(SUPPLIED INFORMATION Opens)
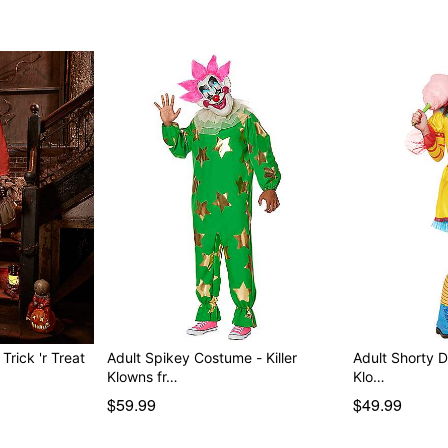
rick 'r Treat
Adult Spikey Costume - Killer
Adult Shorty D
Klowns fr…
Klo…
$59.99
$49.99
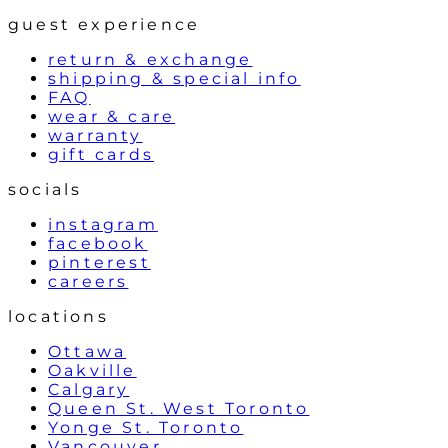
guest experience
return & exchange
shipping & special info
FAQ
wear & care
warranty
gift cards
socials
instagram
facebook
pinterest
careers
locations
Ottawa
Oakville
Calgary
Queen St. West Toronto
Yonge St. Toronto
Vancouver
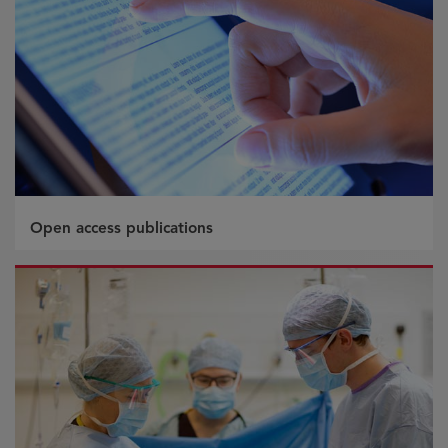
Open access publications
(SUPPLIED INFORMATION Closes)
:: WHAT YOU HAVE TO DO ::
Extract all lines of the records above that include "Toronto".

:: WRITTEN SOLUTION ::
Queen St. West Toronto
Yonge St. Toronto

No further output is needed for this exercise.